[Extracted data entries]

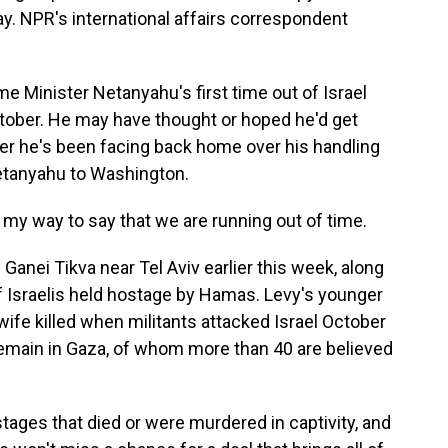
y. NPR's international affairs correspondent
 Minister Netanyahu's first time out of Israel
October. He may have thought or hoped he'd get
ger he's been facing back home over his handling
 Netanyahu to Washington.
my way to say that we are running out of time.
nei Tikva near Tel Aviv earlier this week, along
 Israelis held hostage by Hamas. Levy's younger
wife killed when militants attacked Israel October
emain in Gaza, of whom more than 40 are believed
ages that died or were murdered in captivity, and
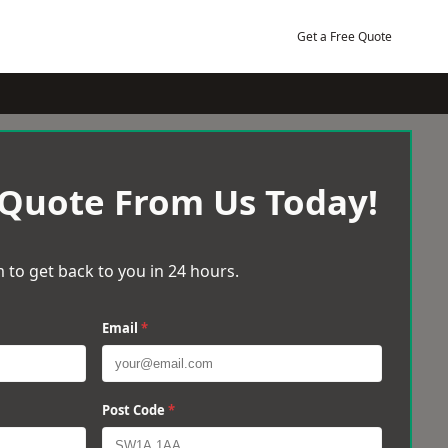
Get a Free Quote
 Quote From Us Today!
 to get back to you in 24 hours.
Email
*
Post Code
*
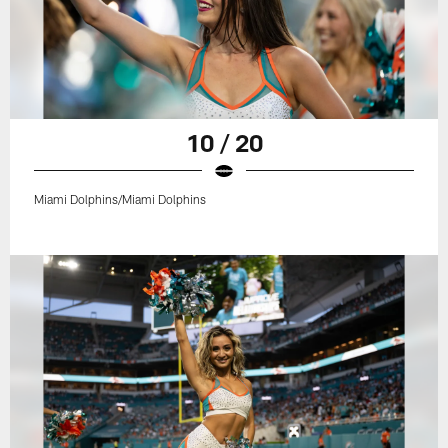
10 / 20
Miami Dolphins/Miami Dolphins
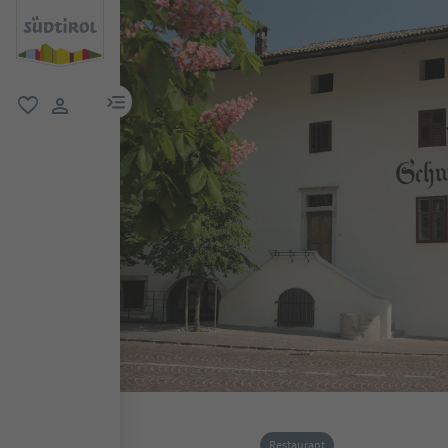
menu link
favorite
user link
Restaurant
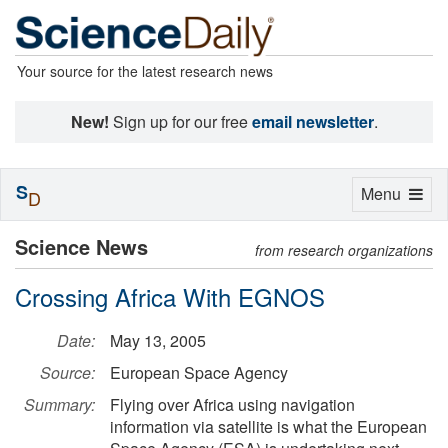
Your source for the latest research news
New!
Sign up for our free
email newsletter
.
S
Toggle
Menu
D
navigation
Science News
from research organizations
Crossing Africa With EGNOS
Date:
May 13, 2005
Source:
European Space Agency
Summary:
Flying over Africa using navigation
information via satellite is what the European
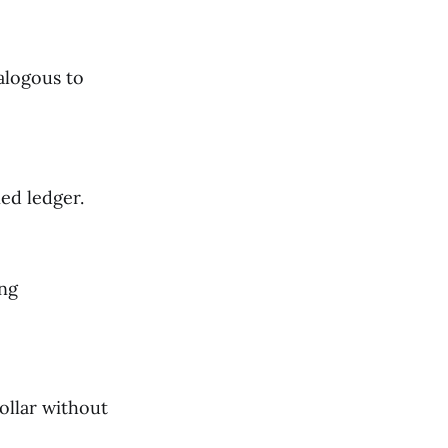
nalogous to
ed ledger.
ing
ollar without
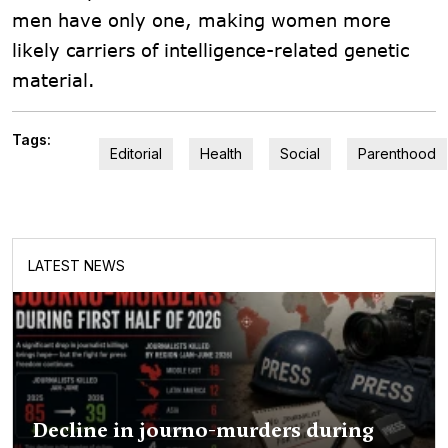
men have only one, making women more
likely carriers of intelligence-related genetic
material.
Tags:
Editorial
Health
Social
Parenthood
LATEST NEWS
Decline in journo-murders during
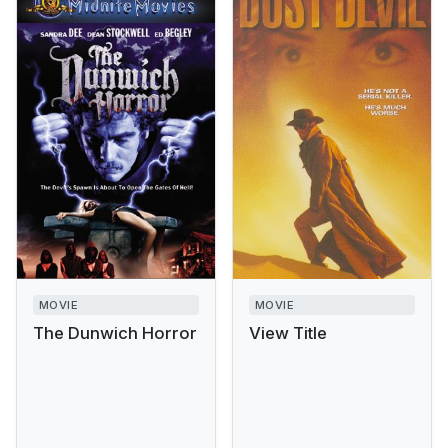
MOVIE
MOVIE
The Dunwich Horror
View Title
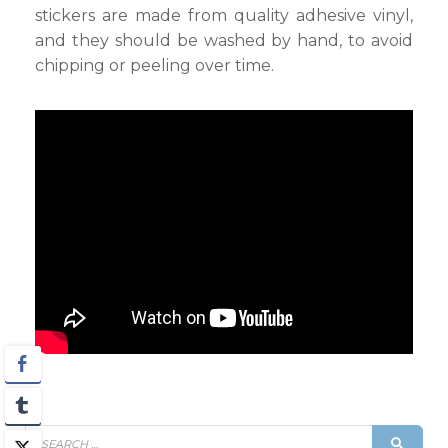
stickers are made from quality adhesive vinyl,
and they should be washed by hand, to avoid
chipping or peeling over time.
Search
SEAR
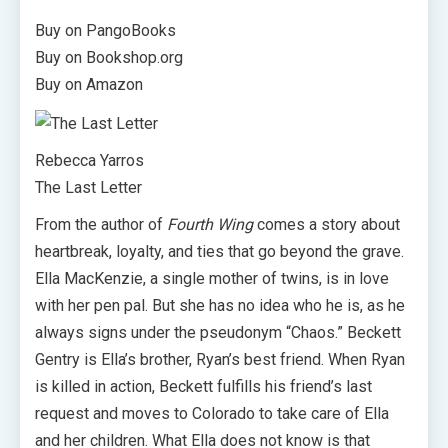
Buy on PangoBooks
Buy on Bookshop.org
Buy on Amazon
Rebecca Yarros
The Last Letter
From the author of
Fourth Wing
comes a story about
heartbreak, loyalty, and ties that go beyond the grave.
Ella MacKenzie, a single mother of twins, is in love
with her pen pal. But she has no idea who he is, as he
always signs under the pseudonym “Chaos.” Beckett
Gentry is Ella’s brother, Ryan’s best friend. When Ryan
is killed in action, Beckett fulfills his friend’s last
request and moves to Colorado to take care of Ella
and her children. What Ella does not know is that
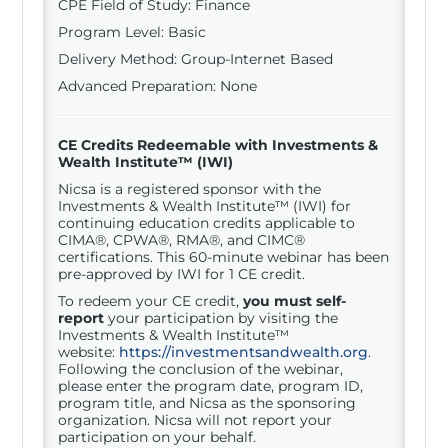
CPE Field of Study: Finance
Program Level: Basic
Delivery Method: Group-Internet Based
Advanced Preparation: None
CE Credits Redeemable with
Investments &
Wealth Institute™ (IWI)
Nicsa is a registered sponsor with the
Investments & Wealth Institute™ (IWI) for
continuing education credits applicable to
CIMA®, CPWA®, RMA®, and CIMC®
certifications. This 60-minute webinar has been
pre-approved by IWI for 1 CE credit.
To redeem your CE credit,
you must self-
report
your participation by visiting the
Investments & Wealth Institute™
website:
https://investmentsandwealth.org
.
Following the conclusion of the webinar,
please enter the program date, program ID,
program title, and Nicsa as the sponsoring
organization. Nicsa will not report your
participation on your behalf.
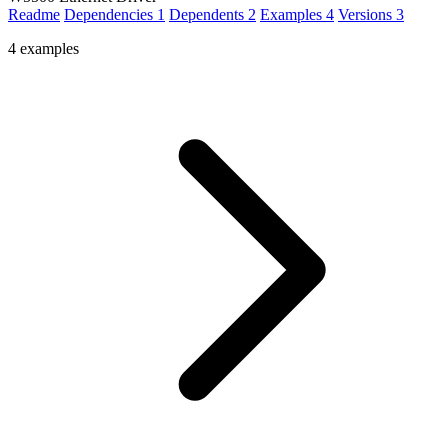
Readme
Dependencies
1
Dependents
2
Examples
4
Versions
3
4 examples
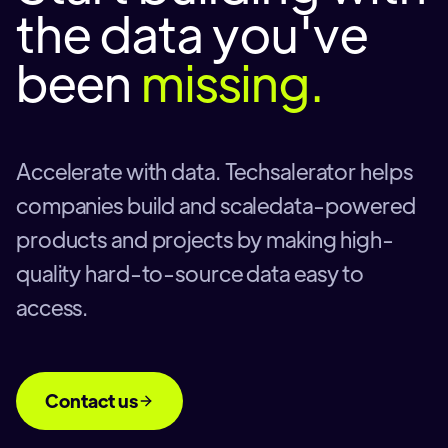
the data you've
been
missing.
Accelerate with data. Techsalerator helps
companies build and scaledata-powered
products and projects by making high-
quality hard-to-source data easy to
access.
Contact us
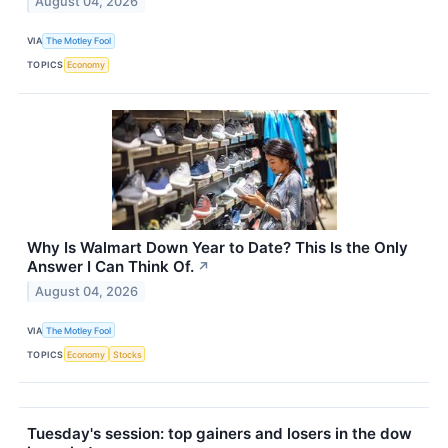
August 04, 2026
VIA
The Motley Fool
TOPICS
Economy
Why Is Walmart Down Year to Date? This Is the Only
Answer I Can Think Of.
↗
August 04, 2026
VIA
The Motley Fool
TOPICS
Economy
Stocks
Tuesday's session: top gainers and losers in the dow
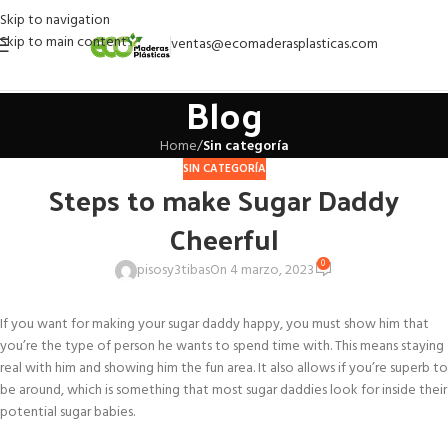
Skip to navigation
Skip to main content
ventas@ecomaderasplasticas.com
Blog
Home
/
Sin categoría
SIN CATEGORÍA
Steps to make Sugar Daddy
Cheerful
0
pisosy3tibas
On 4 marzo, 2023
If you want for making your sugar daddy happy, you must show him that
you’re the type of person he wants to spend time with. This means staying
real with him and showing him the fun area. It also allows if you’re superb to
be around, which is something that most sugar daddies look for inside their
potential sugar babies.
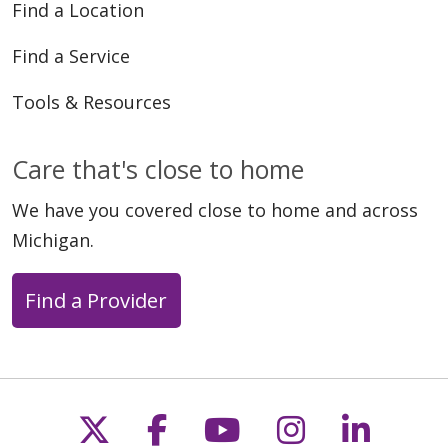
Find a Location
Find a Service
Tools & Resources
Care that's close to home
We have you covered close to home and across
Michigan.
Find a Provider
Follow us on X
Follow us on Faceb
Follow us on Y
Follow us 
Follow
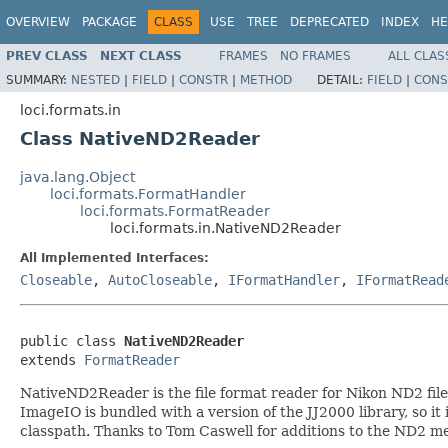
OVERVIEW
PACKAGE
CLASS
USE
TREE
DEPRECATED
INDEX
HE
PREV CLASS
NEXT CLASS
FRAMES
NO FRAMES
ALL CLAS
SUMMARY:
NESTED
|
FIELD
|
CONSTR
|
METHOD
DETAIL:
FIELD
|
CONS
loci.formats.in
Class NativeND2Reader
java.lang.Object
loci.formats.FormatHandler
loci.formats.FormatReader
loci.formats.in.NativeND2Reader
All Implemented Interfaces:
Closeable
,
AutoCloseable
,
IFormatHandler
,
IFormatRead
public class 
NativeND2Reader
extends 
FormatReader
NativeND2Reader is the file format reader for Nikon ND2 files.
ImageIO is bundled with a version of the JJ2000 library, so it i
classpath. Thanks to Tom Caswell for additions to the ND2 me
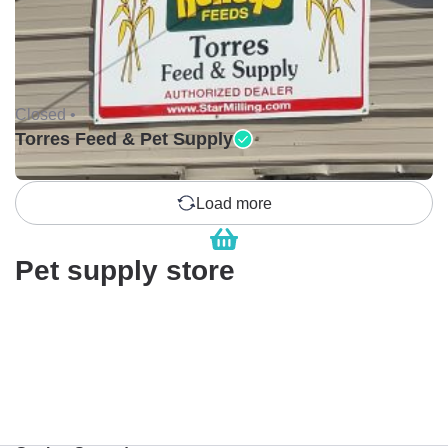
Closed •
Torres Feed & Pet Supply
Load more
Pet supply store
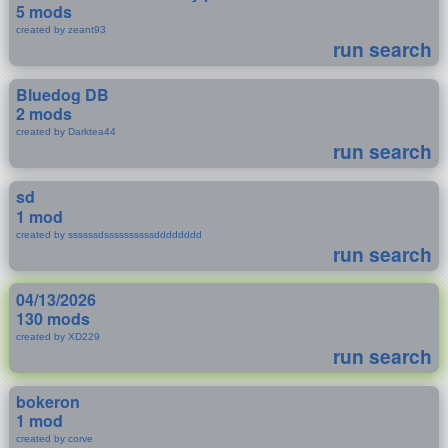
5 mods
created by zeant93
run search
Bluedog DB
2 mods
created by Darktea44
run search
sd
1 mod
created by ssssssdssssssssssdddddddd
run search
04/13/2026
130 mods
created by XD229
run search
bokeron
1 mod
created by corve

Brief: From the data above, copy each line with the string "FormatReader" in it.

Expected answer:
loci.formats.FormatReader
FormatReader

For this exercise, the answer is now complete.